Again - compare that with these babies:

The gist of what I am getting at here is succinctly laid out in Table 1-1 below.
Table 1-1 Piece of Crap Comparison Table
| Not a Piece of Crap? | Piece of Crap? |
Famicom | O |
|
Playstation 3 |
| O |
To appreciate the significance of the findings in Table 1-1 it is necessary to discuss a concept that has been slowly creeping into the video game world for some time now: planned obsolescence.
The idea is simple and probably something you all have a visceral hatred for. Manufacturers deliberately making their products less long-lasting so as to force you to buy more of them. The classic example is the light bulb. Early light bulbs produced in the late 19th and early 20th centuries were quite long lasting. Then in the 1920s the major bulb manufacturers realized they could sell more bulbs if they just made lower quality ones that burnt out quickly. So they formed a cartel and agreed that they would not make light bulbs which lasted more than 1,000 hours.
Video game makers aren't quite that evil, but this sort of thinking is clearly working its way into the industry. The Famicom was made to last - and it has. Current gen consoles much less so.
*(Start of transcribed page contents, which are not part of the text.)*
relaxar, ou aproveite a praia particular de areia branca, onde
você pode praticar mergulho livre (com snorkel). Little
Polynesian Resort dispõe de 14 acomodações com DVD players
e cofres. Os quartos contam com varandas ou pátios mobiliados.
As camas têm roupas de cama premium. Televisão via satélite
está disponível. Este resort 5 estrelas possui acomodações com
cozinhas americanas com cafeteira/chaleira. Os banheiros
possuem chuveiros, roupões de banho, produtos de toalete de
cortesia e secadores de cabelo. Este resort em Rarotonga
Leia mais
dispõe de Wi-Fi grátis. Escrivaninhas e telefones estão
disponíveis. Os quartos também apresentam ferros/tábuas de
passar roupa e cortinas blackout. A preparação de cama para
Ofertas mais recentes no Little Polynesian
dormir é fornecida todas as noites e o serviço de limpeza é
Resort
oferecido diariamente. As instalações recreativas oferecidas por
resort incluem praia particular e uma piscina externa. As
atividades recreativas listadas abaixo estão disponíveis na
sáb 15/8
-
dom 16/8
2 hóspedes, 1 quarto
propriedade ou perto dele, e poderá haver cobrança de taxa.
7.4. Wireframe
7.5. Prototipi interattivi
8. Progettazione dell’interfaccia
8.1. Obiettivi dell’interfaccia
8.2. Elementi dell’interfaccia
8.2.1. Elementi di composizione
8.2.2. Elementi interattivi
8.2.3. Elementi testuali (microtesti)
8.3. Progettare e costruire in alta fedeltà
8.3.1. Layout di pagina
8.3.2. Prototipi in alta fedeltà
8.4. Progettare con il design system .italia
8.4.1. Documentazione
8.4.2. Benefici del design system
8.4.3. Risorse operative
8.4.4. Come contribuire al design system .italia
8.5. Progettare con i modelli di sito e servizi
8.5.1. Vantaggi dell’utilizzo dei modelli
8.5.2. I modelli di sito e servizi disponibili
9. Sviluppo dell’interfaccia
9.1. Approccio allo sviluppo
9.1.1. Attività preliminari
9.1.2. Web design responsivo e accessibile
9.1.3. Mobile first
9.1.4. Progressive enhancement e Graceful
This isnt' necessarily part of some evil plan by the makers - the fact that current consoles are much more complicated and have moving parts explains much of the difference. The old Famicom Disk System for example is way worse than the Famicom, simply because of that bloody drive belt.

Where planned obsolescence is coming into play with the newer stuff is more with what is generally referred to as "systemic obsolescence". That is, where something like software becomes incompatible with newer systems and hence obsolete.
You can see that the video game industry is consciously moving towards making every game you buy obsolete in this sense within a few years. I don't mean obsolete as in "outdated" but obsolete as in "cannot be used at all". This article here in which the author relates his frustration at being unable to play his copy of Heavy Rain because the Playstation Network was down illustrates the point nicely. As the writer aptly points out:
"...what does bother me is that Heavy Rain is a single-player game. There is no logical reason that the game cannot be played off-line, yet because of this reported error, I was completely unable to play the game at all."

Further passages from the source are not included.